[aser25]

Hi there

I am analyzing different samples under TLC. Developing the plate with a mixture of chloroform, methanol, glacial acetic acid and water. And staining with phosphomolibdic acid. Please see the attached images.
Do you think the signals highlighted with arrows correspond to actual compounds still soluble in the mobile phase, or might these stains be some sort of artifacts? They migrated exactly as far as the solvent did.

Thanks for any insight.

[rolnor]

Hard to say, you could run the plate with less polar system and see if the spots move less. You can try to stain with iodine-vapour or permanganate as well.

[clarkstill]

I agree with Rolnor, it's hard to tell since the photos aren't very clear. However, the marks you've highlighted look quite inhomogeneous, not how I would normally expect TLC spots to appear, so there's definitely a chance they are artifacts. You could try spotting several times to increase the intensity of the spots?
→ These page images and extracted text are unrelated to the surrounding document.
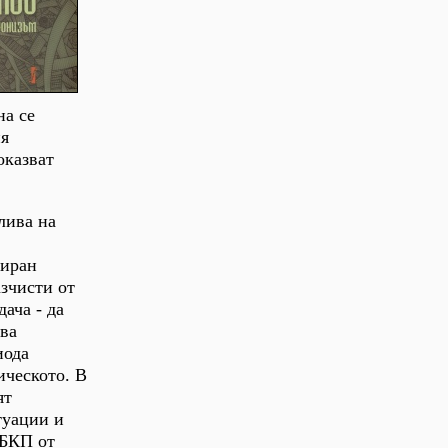
на се
ия
оказват
лива на
ниран
азчисти от
ача - да
ява
иода
ическото. В
ят
туации и
 БКП от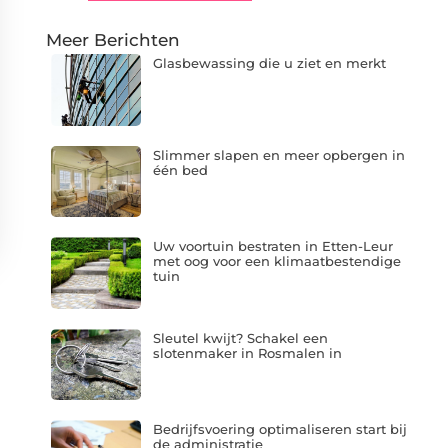
Meer Berichten
Glasbewassing die u ziet en merkt
Slimmer slapen en meer opbergen in
één bed
Uw voortuin bestraten in Etten-Leur
met oog voor een klimaatbestendige
tuin
Sleutel kwijt? Schakel een
slotenmaker in Rosmalen in
Bedrijfsvoering optimaliseren start bij
de administratie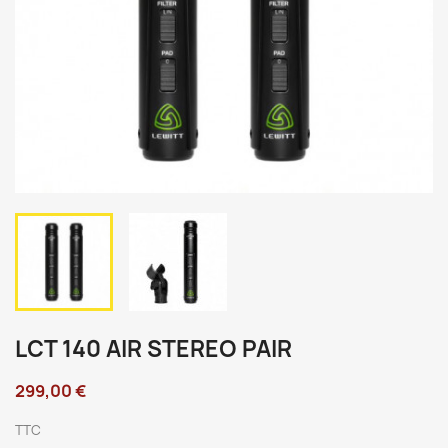
LCT 140 AIR STEREO PAIR
299,00 €
TTC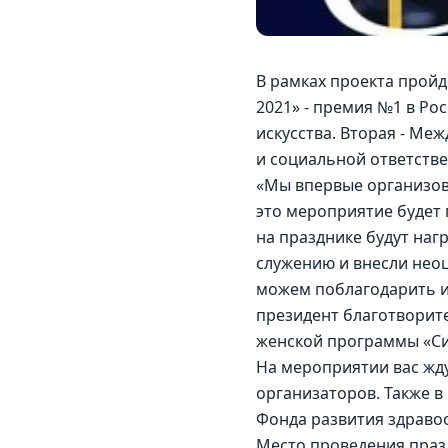
В рамках проекта прой
2021» - премия №1 в Рос
искусства. Вторая - Ме
и социальной ответстве
«Мы впервые организов
это мероприятие будет
на празднике будут на
служению и внесли нео
можем поблагодарить их
президент благотворите
женской программы «Си
На мероприятии вас жду
организаторов. Также в
Фонда развития здравоо
Место проведения празд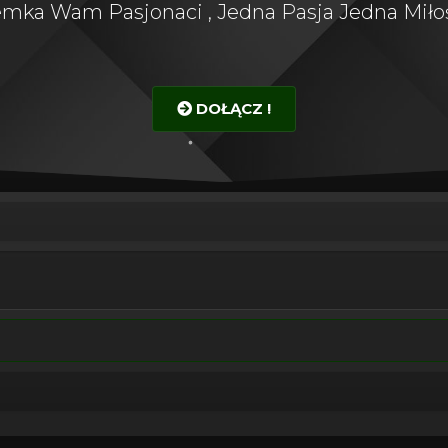
emka Wam Pasjonaci , Jedna Pasja Jedna Miłoś
DOŁĄCZ !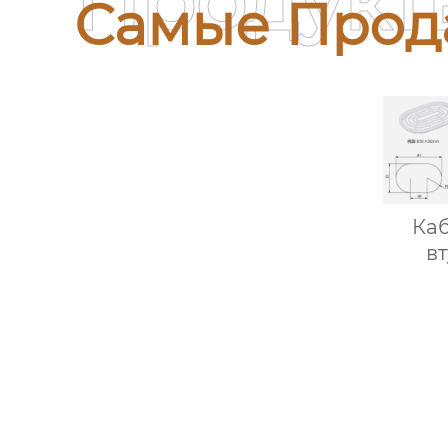
Продукт
Самые Прод
Ка
вт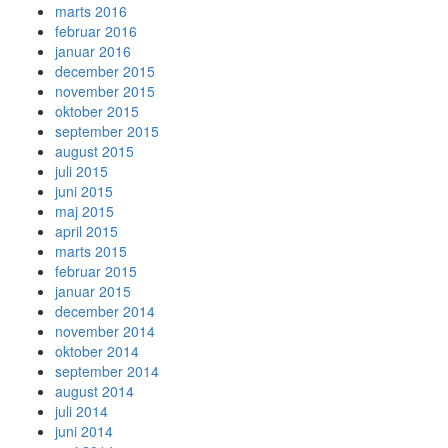
marts 2016
februar 2016
januar 2016
december 2015
november 2015
oktober 2015
september 2015
august 2015
juli 2015
juni 2015
maj 2015
april 2015
marts 2015
februar 2015
januar 2015
december 2014
november 2014
oktober 2014
september 2014
august 2014
juli 2014
juni 2014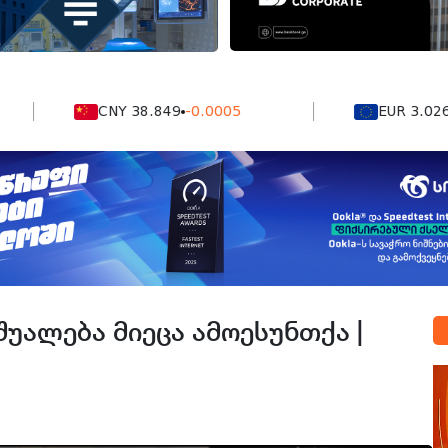
CNY 38.849
-0.0005
EUR 3.0264
0.00
შუალება მიეცა ამოესუნთქა |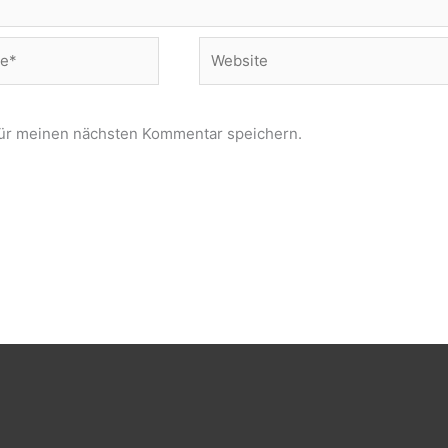
Website
für meinen nächsten Kommentar speichern.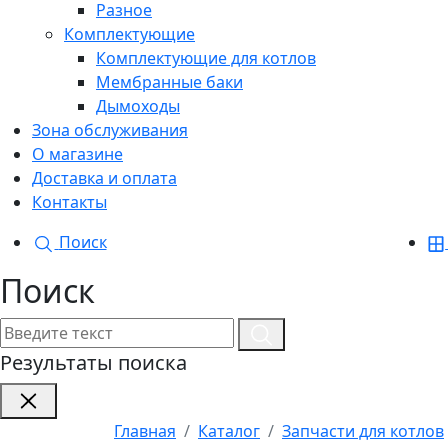
Разное
Комплектующие
Комплектующие для котлов
Мембранные баки
Дымоходы
Зона обслуживания
О магазине
Доставка и оплата
Контакты
Поиск
Поиск
Результаты поиска
Главная
Каталог
Запчасти для котлов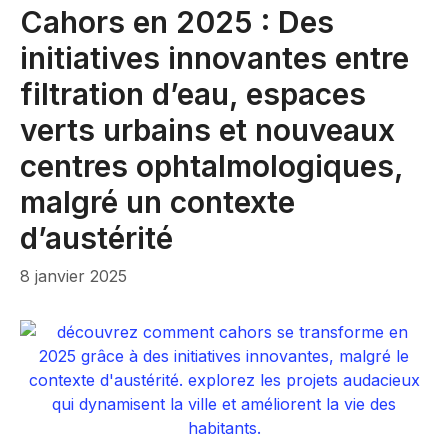
Cahors en 2025 : Des
initiatives innovantes entre
filtration d’eau, espaces
verts urbains et nouveaux
centres ophtalmologiques,
malgré un contexte
d’austérité
8 janvier 2025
I'm also a fan of the ceric ammonium molybdate stain, but it often depends on the chemistry of the compounds you are detecting.

[aser25]

Thank you for your answers. You´re right, I need to optimize it!

[Babcock_Hall]

UV-active anomalies are often seen near the solvent front in my experience.  I sometimes use phosphomolybdate staining, and I believe that I have seen markings that were not true spots; however, my memory on this is less certain.

[aser25]

I ran the same samples but dipped the plate in 10% sulfuric acid then heated for 1 hour at 65 Celsius. Please see image. Doesn't this result confirm that there is some compound (right line) migrating as much as does the solvent, something with really low polarity? Or might this still be some sort of artifact? These are expected to be lipids.

[rolnor]

I ran the same samples but dipped the plate in 10% sulfuric acid then heated for 1 hour at 65 Celsius. Please see image. Doesn't this result confirm that there is some compound (right line) migrating as much as does the solvent, something with really low polarity? Or might this still be some sort of artifact? These are expected to be lipids.

Yes, it seems so. Can you run the plate in a less polar system? What is the right-hand sample, is it reference or startingmaterial?

[aser25]

Here you go, I removed the water and methanol, so it is running with chloroform:ethyl acetate (50:50). Same samples.
To answer your query, right-hand sample is starting material.